Studio album by Argent
- Released: February 1971
- Recorded: 1970
- Studio: Sound Techniques, London
- Genre: Progressive rock
- Length: 42:40
- Label: Epic
- Producer: Rod Argent, Chris White

Argent chronology
| Argent (1970) | Ring of Hands (1971) | All Together Now (1972) |

= Ring of Hands =

Ring of Hands is a 1971 album and the second released by British rock band Argent. It was originally released on Epic Records, E 30128.

The song "Chained" was re-recorded by Three Dog Night on their 1972 release Seven Separate Fools.
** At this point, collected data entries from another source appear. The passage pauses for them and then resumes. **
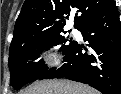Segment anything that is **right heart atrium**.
Listing matches in <instances>:
<instances>
[{"label": "right heart atrium", "mask_w": 121, "mask_h": 94, "mask_svg": "<svg viewBox=\"0 0 121 94\" xmlns=\"http://www.w3.org/2000/svg\"><path fill=\"white\" fill-rule=\"evenodd\" d=\"M41 59L43 61H52L54 64H58L59 63V58L57 56V54H55L54 52L46 49L41 53Z\"/></svg>", "instance_id": "d8ad5b80"}]
</instances>
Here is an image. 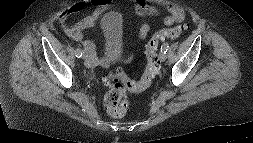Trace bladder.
Here are the masks:
<instances>
[{"label":"bladder","mask_w":253,"mask_h":143,"mask_svg":"<svg viewBox=\"0 0 253 143\" xmlns=\"http://www.w3.org/2000/svg\"><path fill=\"white\" fill-rule=\"evenodd\" d=\"M102 52L101 65L110 67L124 55V29L118 11H108L101 19Z\"/></svg>","instance_id":"obj_1"}]
</instances>
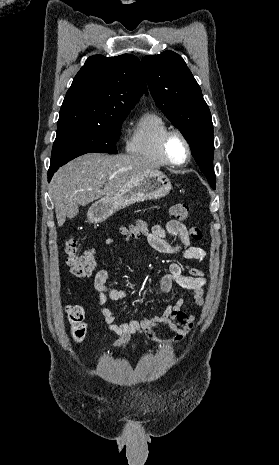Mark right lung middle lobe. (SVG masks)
I'll return each instance as SVG.
<instances>
[{
  "instance_id": "1",
  "label": "right lung middle lobe",
  "mask_w": 279,
  "mask_h": 465,
  "mask_svg": "<svg viewBox=\"0 0 279 465\" xmlns=\"http://www.w3.org/2000/svg\"><path fill=\"white\" fill-rule=\"evenodd\" d=\"M130 110H114L100 123H74L58 127L50 166H62L89 153L116 154L121 124Z\"/></svg>"
}]
</instances>
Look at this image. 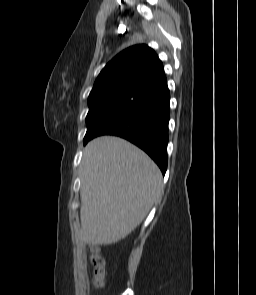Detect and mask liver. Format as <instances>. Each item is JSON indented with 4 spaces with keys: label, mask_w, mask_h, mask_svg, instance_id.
<instances>
[{
    "label": "liver",
    "mask_w": 256,
    "mask_h": 295,
    "mask_svg": "<svg viewBox=\"0 0 256 295\" xmlns=\"http://www.w3.org/2000/svg\"><path fill=\"white\" fill-rule=\"evenodd\" d=\"M85 244L111 245L130 234L162 193V174L142 150L114 136L90 141L80 165Z\"/></svg>",
    "instance_id": "liver-1"
}]
</instances>
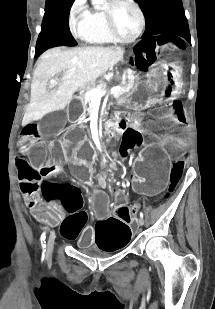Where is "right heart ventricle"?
Returning <instances> with one entry per match:
<instances>
[{"label":"right heart ventricle","mask_w":215,"mask_h":309,"mask_svg":"<svg viewBox=\"0 0 215 309\" xmlns=\"http://www.w3.org/2000/svg\"><path fill=\"white\" fill-rule=\"evenodd\" d=\"M82 32L90 42H110V35L100 14H93L91 19H85Z\"/></svg>","instance_id":"1"}]
</instances>
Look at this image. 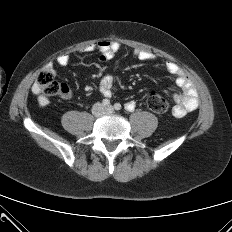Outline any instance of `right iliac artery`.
I'll return each instance as SVG.
<instances>
[{"instance_id":"1","label":"right iliac artery","mask_w":232,"mask_h":232,"mask_svg":"<svg viewBox=\"0 0 232 232\" xmlns=\"http://www.w3.org/2000/svg\"><path fill=\"white\" fill-rule=\"evenodd\" d=\"M102 104H103V106H109L110 105V100L103 99Z\"/></svg>"}]
</instances>
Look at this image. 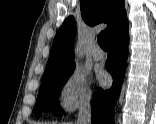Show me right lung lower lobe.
Masks as SVG:
<instances>
[{
    "label": "right lung lower lobe",
    "instance_id": "1",
    "mask_svg": "<svg viewBox=\"0 0 156 124\" xmlns=\"http://www.w3.org/2000/svg\"><path fill=\"white\" fill-rule=\"evenodd\" d=\"M106 69L113 77L112 87L98 89L93 96L92 124H114V107L124 80L128 56V29L109 40Z\"/></svg>",
    "mask_w": 156,
    "mask_h": 124
}]
</instances>
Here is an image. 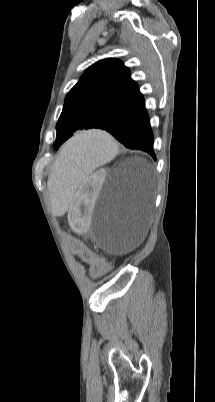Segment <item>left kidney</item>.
I'll return each mask as SVG.
<instances>
[{
  "mask_svg": "<svg viewBox=\"0 0 215 402\" xmlns=\"http://www.w3.org/2000/svg\"><path fill=\"white\" fill-rule=\"evenodd\" d=\"M106 169H98L97 174L92 175L90 182L82 184V191L74 197V202L69 214V223L73 226V233L82 237V232L89 230L88 222L92 221L91 203L95 202L97 193H100L102 178H106Z\"/></svg>",
  "mask_w": 215,
  "mask_h": 402,
  "instance_id": "1",
  "label": "left kidney"
}]
</instances>
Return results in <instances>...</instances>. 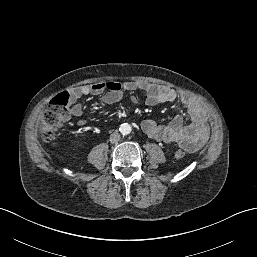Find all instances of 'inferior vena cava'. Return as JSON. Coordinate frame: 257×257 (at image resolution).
Returning <instances> with one entry per match:
<instances>
[{
	"label": "inferior vena cava",
	"mask_w": 257,
	"mask_h": 257,
	"mask_svg": "<svg viewBox=\"0 0 257 257\" xmlns=\"http://www.w3.org/2000/svg\"><path fill=\"white\" fill-rule=\"evenodd\" d=\"M120 140V134L118 132H114L110 135V142L111 143H118Z\"/></svg>",
	"instance_id": "602c4592"
}]
</instances>
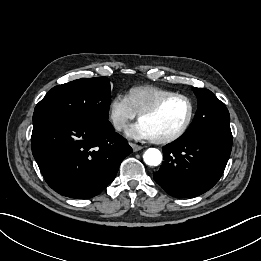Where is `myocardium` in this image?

This was the second Argent song covered by them.

Professional ratings
Review scores
| Source | Rating |
| AllMusic | Star |

==Track listing==
Songs written by Rod Argent and Chris White except as noted.

Side one
| No. | Title | Writer(s) | Length |
|---|---|---|---|
| 1. | "Celebration" |  | 2:55 |
| 2. | "Sweet Mary" |  | 4:06 |
| 3. | "Cast Your Spell Uranus" | Russ Ballard | 4:31 |
| 4. | "Lothlorien" |  | 7:50 |

Side two
| No. | Title | Writer(s) | Length |
|---|---|---|---|
| 5. | "Chained" | Ballard | 5:19 |
| 6. | "Rejoice" |  | 3:46 |
| 7. | "Pleasure" |  | 4:52 |
| 8. | "Sleep Won't Help Me" |  | 5:11 |
| 9. | "Where Are We Going Wrong" | Ballard | 4:10 |

==Personnel==
- Argent
- Rod Argent – organ, electric piano, lead (1, 2, 6, 7) and backing vocals
- Russ Ballard – guitar, lead (1–5, 8, 9) and backing vocals, piano (3)
- Jim Rodford – bass guitar, backing vocals, guitar
- Robert Henrit – drums, percussion
- Technical
- Jerry Boys – engineer
A two-disc CD re-issue of this album plus Argent (1970) was released by BGO Records in 2000.